#### [Input]

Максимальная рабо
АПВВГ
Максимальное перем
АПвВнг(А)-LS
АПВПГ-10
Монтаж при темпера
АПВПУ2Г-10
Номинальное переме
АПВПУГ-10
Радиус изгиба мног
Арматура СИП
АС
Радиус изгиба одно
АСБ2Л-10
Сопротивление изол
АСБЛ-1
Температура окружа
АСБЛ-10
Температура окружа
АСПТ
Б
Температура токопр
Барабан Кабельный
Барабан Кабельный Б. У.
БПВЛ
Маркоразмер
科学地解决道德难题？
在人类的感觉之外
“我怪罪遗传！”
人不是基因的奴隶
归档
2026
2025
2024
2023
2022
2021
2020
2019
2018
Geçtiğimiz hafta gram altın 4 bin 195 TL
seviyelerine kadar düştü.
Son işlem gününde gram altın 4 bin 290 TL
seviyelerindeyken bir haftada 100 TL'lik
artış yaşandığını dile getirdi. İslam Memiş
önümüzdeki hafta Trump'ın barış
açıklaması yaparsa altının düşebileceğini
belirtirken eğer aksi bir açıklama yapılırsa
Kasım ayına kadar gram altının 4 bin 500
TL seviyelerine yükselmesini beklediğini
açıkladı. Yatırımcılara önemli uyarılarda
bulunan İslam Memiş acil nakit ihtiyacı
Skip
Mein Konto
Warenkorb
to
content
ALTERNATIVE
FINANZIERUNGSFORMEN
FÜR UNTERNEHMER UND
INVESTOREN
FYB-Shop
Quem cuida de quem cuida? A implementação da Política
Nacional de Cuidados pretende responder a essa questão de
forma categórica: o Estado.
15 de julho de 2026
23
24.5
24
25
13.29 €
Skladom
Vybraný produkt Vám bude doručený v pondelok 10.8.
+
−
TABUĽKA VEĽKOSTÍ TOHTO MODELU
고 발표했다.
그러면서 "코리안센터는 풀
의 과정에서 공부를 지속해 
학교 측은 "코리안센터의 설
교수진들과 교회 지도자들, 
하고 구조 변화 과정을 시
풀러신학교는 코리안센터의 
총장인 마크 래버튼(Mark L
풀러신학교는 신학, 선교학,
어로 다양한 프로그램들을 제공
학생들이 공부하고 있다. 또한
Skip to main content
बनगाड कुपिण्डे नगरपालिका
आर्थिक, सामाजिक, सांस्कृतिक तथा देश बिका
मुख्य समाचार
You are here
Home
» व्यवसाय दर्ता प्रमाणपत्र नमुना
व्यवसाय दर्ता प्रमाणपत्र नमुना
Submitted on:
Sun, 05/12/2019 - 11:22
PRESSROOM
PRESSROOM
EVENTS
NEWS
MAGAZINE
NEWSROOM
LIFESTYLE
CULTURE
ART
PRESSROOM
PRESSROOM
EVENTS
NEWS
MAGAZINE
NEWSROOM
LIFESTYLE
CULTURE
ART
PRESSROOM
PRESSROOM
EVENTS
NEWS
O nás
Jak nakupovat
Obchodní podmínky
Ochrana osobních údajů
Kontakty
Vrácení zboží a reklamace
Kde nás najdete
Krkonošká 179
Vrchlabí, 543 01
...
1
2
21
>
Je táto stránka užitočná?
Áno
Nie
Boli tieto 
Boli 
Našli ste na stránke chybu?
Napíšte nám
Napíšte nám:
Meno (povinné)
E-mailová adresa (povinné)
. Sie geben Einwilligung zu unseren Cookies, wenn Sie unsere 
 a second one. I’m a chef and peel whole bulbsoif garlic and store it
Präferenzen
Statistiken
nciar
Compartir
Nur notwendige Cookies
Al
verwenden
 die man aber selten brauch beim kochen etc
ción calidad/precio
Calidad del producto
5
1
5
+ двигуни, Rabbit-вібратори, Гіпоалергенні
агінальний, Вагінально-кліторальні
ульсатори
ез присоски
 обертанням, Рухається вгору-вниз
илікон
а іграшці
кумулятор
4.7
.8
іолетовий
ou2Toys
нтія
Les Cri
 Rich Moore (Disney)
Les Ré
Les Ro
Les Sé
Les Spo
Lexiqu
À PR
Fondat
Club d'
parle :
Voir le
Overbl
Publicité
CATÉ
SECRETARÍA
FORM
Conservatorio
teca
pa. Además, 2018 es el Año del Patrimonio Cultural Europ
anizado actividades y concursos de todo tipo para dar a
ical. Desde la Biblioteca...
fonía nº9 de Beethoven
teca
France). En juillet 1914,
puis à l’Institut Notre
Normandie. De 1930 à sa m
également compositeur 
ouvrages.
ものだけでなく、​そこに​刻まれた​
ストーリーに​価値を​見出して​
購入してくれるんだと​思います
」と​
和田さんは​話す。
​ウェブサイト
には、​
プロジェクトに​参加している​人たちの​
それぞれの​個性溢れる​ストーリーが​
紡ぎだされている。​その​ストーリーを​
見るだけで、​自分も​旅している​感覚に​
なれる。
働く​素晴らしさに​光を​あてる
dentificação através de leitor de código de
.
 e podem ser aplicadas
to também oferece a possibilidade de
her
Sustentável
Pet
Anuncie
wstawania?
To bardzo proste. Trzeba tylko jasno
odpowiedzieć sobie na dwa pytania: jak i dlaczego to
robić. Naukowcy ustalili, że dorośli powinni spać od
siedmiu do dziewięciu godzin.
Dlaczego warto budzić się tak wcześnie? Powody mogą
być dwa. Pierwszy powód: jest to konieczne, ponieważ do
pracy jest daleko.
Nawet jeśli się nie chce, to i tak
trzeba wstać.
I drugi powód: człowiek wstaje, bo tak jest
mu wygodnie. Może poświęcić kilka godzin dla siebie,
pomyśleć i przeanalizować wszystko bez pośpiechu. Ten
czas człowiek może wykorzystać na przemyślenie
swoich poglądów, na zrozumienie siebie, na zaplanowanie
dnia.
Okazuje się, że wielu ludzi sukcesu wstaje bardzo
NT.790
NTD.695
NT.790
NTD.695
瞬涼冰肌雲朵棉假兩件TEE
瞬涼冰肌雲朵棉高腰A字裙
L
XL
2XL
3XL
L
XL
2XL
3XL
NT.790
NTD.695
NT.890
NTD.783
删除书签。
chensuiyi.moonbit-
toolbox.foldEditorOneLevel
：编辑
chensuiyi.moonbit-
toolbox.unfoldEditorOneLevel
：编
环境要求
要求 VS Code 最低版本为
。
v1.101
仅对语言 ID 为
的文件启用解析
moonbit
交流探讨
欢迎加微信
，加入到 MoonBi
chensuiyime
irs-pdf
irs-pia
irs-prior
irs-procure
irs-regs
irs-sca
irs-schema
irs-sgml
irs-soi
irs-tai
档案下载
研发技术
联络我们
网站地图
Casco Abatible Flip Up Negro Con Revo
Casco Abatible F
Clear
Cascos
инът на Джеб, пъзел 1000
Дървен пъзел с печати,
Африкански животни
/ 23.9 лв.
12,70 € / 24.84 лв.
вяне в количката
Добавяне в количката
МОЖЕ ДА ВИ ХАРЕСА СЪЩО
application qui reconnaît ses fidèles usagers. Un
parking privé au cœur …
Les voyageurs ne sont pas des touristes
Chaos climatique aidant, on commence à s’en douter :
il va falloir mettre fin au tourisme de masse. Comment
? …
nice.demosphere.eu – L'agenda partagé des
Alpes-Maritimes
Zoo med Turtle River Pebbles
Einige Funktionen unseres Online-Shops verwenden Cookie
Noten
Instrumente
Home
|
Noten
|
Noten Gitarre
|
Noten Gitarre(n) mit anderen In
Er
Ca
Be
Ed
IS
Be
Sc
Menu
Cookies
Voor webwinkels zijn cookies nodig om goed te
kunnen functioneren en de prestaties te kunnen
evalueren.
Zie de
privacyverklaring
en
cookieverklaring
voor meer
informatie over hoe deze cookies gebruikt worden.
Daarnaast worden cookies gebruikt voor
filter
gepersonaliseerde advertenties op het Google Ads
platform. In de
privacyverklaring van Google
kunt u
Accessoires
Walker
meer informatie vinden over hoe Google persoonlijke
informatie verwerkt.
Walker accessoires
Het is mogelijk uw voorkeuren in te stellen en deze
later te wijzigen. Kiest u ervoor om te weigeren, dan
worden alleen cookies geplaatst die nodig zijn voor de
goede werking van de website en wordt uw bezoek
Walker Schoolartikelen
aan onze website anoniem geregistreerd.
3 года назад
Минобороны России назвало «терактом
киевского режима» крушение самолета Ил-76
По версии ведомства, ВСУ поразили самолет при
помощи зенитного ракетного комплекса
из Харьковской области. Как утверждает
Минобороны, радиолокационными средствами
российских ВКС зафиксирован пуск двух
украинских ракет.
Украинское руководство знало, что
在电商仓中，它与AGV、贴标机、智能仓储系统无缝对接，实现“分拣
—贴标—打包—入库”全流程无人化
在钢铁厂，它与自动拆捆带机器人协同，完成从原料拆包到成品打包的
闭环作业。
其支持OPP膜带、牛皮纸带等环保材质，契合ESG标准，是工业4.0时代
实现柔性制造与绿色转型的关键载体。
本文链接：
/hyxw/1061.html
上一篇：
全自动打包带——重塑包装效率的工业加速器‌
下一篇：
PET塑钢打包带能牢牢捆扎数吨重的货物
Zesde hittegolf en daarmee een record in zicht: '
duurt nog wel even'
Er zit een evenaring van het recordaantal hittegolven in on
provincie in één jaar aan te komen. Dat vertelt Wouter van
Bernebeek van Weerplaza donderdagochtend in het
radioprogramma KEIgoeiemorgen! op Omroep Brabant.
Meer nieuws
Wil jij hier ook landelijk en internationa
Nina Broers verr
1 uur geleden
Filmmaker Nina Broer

#### [Your task]
Lines with "Google" in the records above: copy every one of them.

#### [Solution for this task]
gepersonaliseerde advertenties op het Google Ads
privacyverklaring van Google
meer informatie vinden over hoe Google persoonlijke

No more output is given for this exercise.